Fidel Castro claimed that "the overwhelming victory at Cuito Cuanavale...put an end to outside military aggression against [Angola]," asserting that South Africa had suffered such a catastrophic setback as a result of the battle that it "had to swallow its usual arrogant bullying and sit down at the negotiating table". On a visit to Cuba, Nelson Mandela told the Cuban people that the FAPLA-Cuban "success" at Cuito Cuanavale was "a turning point for the liberation of our continent and my people" as well as the Angolan civil war and the struggle for Namibian independence.

Soviet foreign policy expert Peter Vanneman stated that no decisive victory was won by either side. In his analysis of the campaign, Fen Osler Hampson, Director of Global Security Research at the Centre for International Governance Innovation, concurred with this perspective. Hampson asserted that "although there was no decisive battle at Cuito Cuanavale, Cuban president Fidel Castro successfully exploited the situation for propaganda purposes". Hampson criticised Cuban sources for painting the battle as a single decisive engagement, asserting instead that the battle was better described as a prolonged stalemate in which two modestly sized opposing forces kept each other in check for nine months.

Retired US Marine Corps colonel and military analyst Andrew Gourgoumis found that while "South Africa attained some tactical objectives by defeating the FAPLA offensive and denying FAPLA the ability to immediately resume the attack by the end of the SADF campaign", it suffered a strategic failure by failing to completely drive FAPLA west across the Cuito river, and in doing so granted the latter a "moral and symbolic victory". However, Gourgoumis also found that the SADF campaign achieved one of South Africa's major diplomatic objectives by applying renewed pressure on the Soviet, Angolan, and Cuban governments to seek a negotiated end to the conflict.

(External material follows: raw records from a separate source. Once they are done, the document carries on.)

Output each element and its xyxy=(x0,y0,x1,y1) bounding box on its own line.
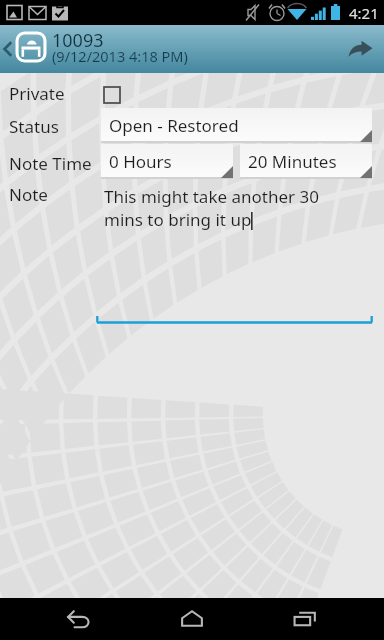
button[interactable]: Back xyxy=(44,598,114,640)
staticText: Status xyxy=(9,115,59,138)
button[interactable]: Share xyxy=(336,25,384,73)
staticText: Open - Restored xyxy=(109,114,239,137)
staticText: Private xyxy=(9,82,65,105)
staticText: This might take another 30 mins to bring… xyxy=(104,185,319,231)
button[interactable]: Open - Restored xyxy=(101,108,372,143)
button[interactable]: Private xyxy=(99,82,125,108)
button[interactable]: 0 Hours xyxy=(101,144,233,179)
staticText: 0 Hours xyxy=(109,150,172,173)
button[interactable]: 20 Minutes xyxy=(240,144,372,179)
staticText: Note Time xyxy=(9,152,92,175)
staticText: Note xyxy=(9,183,48,206)
button[interactable]: Navigate up xyxy=(0,33,47,65)
button[interactable]: Recent apps xyxy=(271,598,341,640)
staticText: (9/12/2013 4:18 PM) xyxy=(52,46,188,66)
button[interactable]: Home xyxy=(157,598,227,640)
staticText: 4:21 xyxy=(349,3,379,23)
staticText: 20 Minutes xyxy=(248,150,337,173)
staticText: 10093 xyxy=(52,28,104,53)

American historian Daniel Spikes commented that the Battle of Cuito Cuanavale exhausted both sides equally, and resulted in a "simmering stasis of frustrating, dead-end stalemate. This time, however, the too oft repeated demonstration that no one side could prevail against its adversaries (and its adversaries' allies) had finally pried open the eyes of all the foreign parties to the war...at last, the United States and the Soviet Union decided to cooperate with one another to resolve [the] impasse." Spikes states that shortly after the campaign ended, both the US and Soviet governments took the opportunity to apply renewed pressure on their respective allies to seek peace.

While acknowledging that the final SADF and UNITA offensives were unsuccessful, Jeffrey Herbst, a political scientist at Princeton University, remarked:

However, despite the claims of many that the [FAPLA and Cuban] defense was a striking victory, Cuito Cuanavale was not a defeat of the South Africans. The battle did little more than prevent the Angolan army from being destroyed and restore the military situation to the status quo ante bellum. Cuito Cuanavale was not the Cubans' Stalingrad; rather it was the Angolans' Dunkirk.

A summary of the battle in Krasnaya Zvezda, the official periodical of the Soviet Ministry of Defence, noted that the FAPLA-Cuban coalition had failed to "decisively defeat the enemy" and described the result as "frankly speaking, an impasse".